When we arrived at the movie set, we saw Leo Genn made up with copious amounts of fake blood round his midriff, obviously a 'fatal wound'. Anthony Newley was practising firing a sub-machine gun with a pipe connected to a generator passing up his trouser leg and into the gun to create flames. Victor Mature was practising pulling the pin from a hand grenade with his teeth. We advised him that this practice would in reality cause extensive dental damage, but he persisted for the sake of movie protocol. Fortunately, his grenade was made of balsa wood and had no pin. Victor Mature and his stunt double were very friendly towards us, chatting and posing for pictures. The British actors were not so kindly disposed towards us. There was also a Centurion Tank decorated with Panzer Korps markings and disguised as a Tiger Tank.

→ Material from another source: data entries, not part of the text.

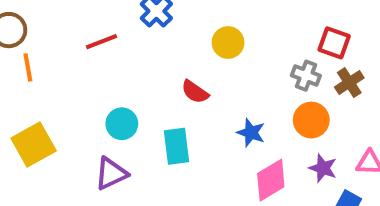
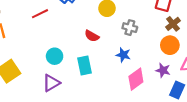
gray cross: (306, 76) -> (130, 28), moved
orange circle: (311, 120) -> (170, 45), moved

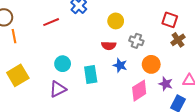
red semicircle: (92, 36) -> (109, 46), moved, turned -32
orange circle: (170, 45) -> (151, 64), moved
blue star: (123, 55) -> (120, 65), moved

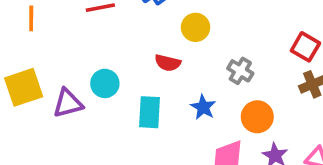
yellow circle: (116, 21) -> (196, 27), moved
red semicircle: (109, 46) -> (168, 63), moved
purple triangle: (58, 89) -> (68, 103), moved

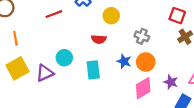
orange line: (31, 18) -> (15, 38), moved
orange circle: (257, 117) -> (146, 62), moved

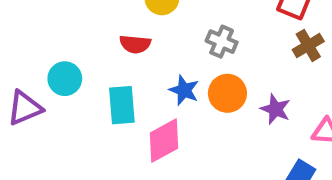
purple star: (171, 82) -> (275, 109), moved
pink diamond: (143, 88) -> (164, 141), moved

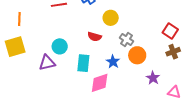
gray cross: (222, 42) -> (126, 39), moved
orange circle: (227, 93) -> (137, 55), moved
purple triangle: (25, 108) -> (47, 63), moved

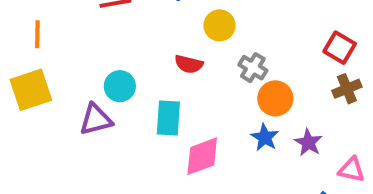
blue star: (113, 62) -> (265, 137), moved

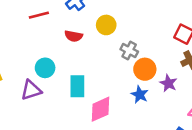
red semicircle: (189, 64) -> (74, 36), moved
purple star: (308, 143) -> (168, 83), moved

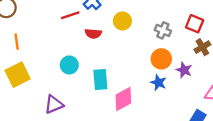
red line: (39, 15) -> (70, 15), moved
gray cross: (129, 50) -> (163, 30), moved
purple triangle: (31, 90) -> (54, 104), moved

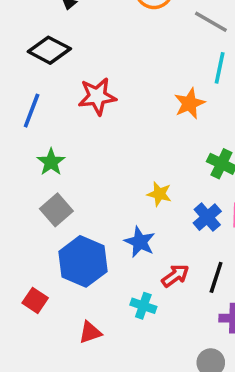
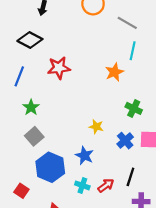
red arrow: (175, 276) -> (106, 185), moved
cyan cross: (143, 306) -> (82, 185), moved

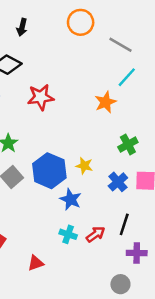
cyan line: (133, 51) -> (127, 77), turned 30
green cross: (134, 108) -> (128, 145), turned 35
blue hexagon: (50, 167) -> (49, 171), moved

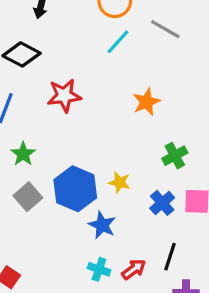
cyan line: (127, 77) -> (118, 42), moved

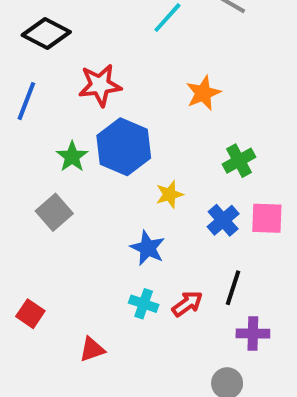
green star: (23, 154) -> (72, 157), moved
yellow star: (120, 182) -> (169, 194), turned -30
blue hexagon: (75, 189) -> (124, 147), moved

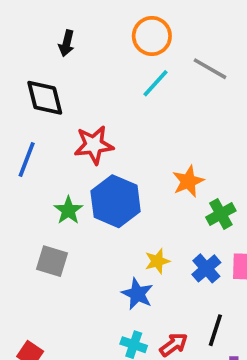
black diamond: (46, 33) -> (45, 98), turned 48
orange star: (203, 93) -> (188, 181), moved
yellow star: (169, 194) -> (157, 261), moved
gray square: (54, 212) -> (52, 261), turned -32

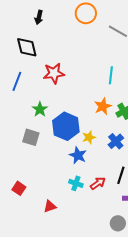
cyan line: (155, 83) -> (111, 75), moved, turned -36
orange star: (188, 181) -> (103, 106), moved
blue hexagon: (116, 201) -> (66, 126), moved

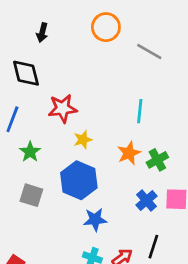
green star: (40, 109) -> (30, 152), moved
yellow star: (89, 137) -> (83, 140), moved
blue star: (78, 155) -> (95, 220), turned -30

Watching the movie on DVD over 60 years later, it was amazing to see that the film bore no resemblance to the book at all. The movie titled No Time To Die was produced by Cubby Broccoli and directed by Terence Young with a screenplay by Richard Maibaum (who went on to work on screenplays for James Bond Films with Cubby Broccoli5) and Terence Young. It is very watchable, as war films go, with some creditable scenes of tank warfare.
The plot may be summarised as follows: Sergeant David Thatcher (Victor Mature) is an American serving as a tank commander in the British Army. After his group of tanks is defeated in the film's opening sequences, he is captured and, along with other troops, interned in an Italian Prisoner of War camp.
It becomes clear that he must escape, because he is wanted by the German Authorities in Berlin. He was married to a Jewish woman who was sent to Belsen, where she died on the explicit order of Joseph Goebbels, Minister of Propaganda in Hitler's Government. Thatcher tried unsuccessfully to kill Goebbels in a bomb attack, was captured and tortured (had his fingernails torn out) but refused to sign a confession that he was under orders from the American Government.
He makes two early escape attempts but is easily captured. A German Captain, played by Alfred Burke, recognises his man and alerts the Gestapo. Thatcher and Leo Genn's character escape in an ambulance, somewhat more successfully, until they are captured by Arab tribesmen. Thatcher is tortured under the auspices of the Gestapo Colonel but his right hand is mutilated so he could not sign a confession even if he had cracked.
An improbable escape then takes place - the German Captain sees the error of the Nazi ways, so with utmost compassion he gives the prisoners a pistol and commits suicide by shooting himself.
Thatcher escapes with Leo Genn and Anthony Newley in a stolen half-track vehicle and they get well on their way before it runs out of fuel. The next phase of this escape is to steal a German tank (this was the scene being filmed when we visited the movie set in 1957). They succeed, but Leo Genn gets shot in the stomach in the attempt. The Germans in turn destroy the stolen tank. Having evacuated the tank, the three hide behind a ridge and Leo Genn dies. Miraculously, Thatcher's hand has now fully recovered.
A German soldier leaps off a tank and captures them. Anthony Newley then remarks, 'Can't you even give a man time to die?' - the only reference to the title of the film. The British Royal Armoured Corps then come to the rescue, and the impressive sight of Centurion Tanks thundering across the desert landscape is probably the reason for the film's alternative title: Tank Force.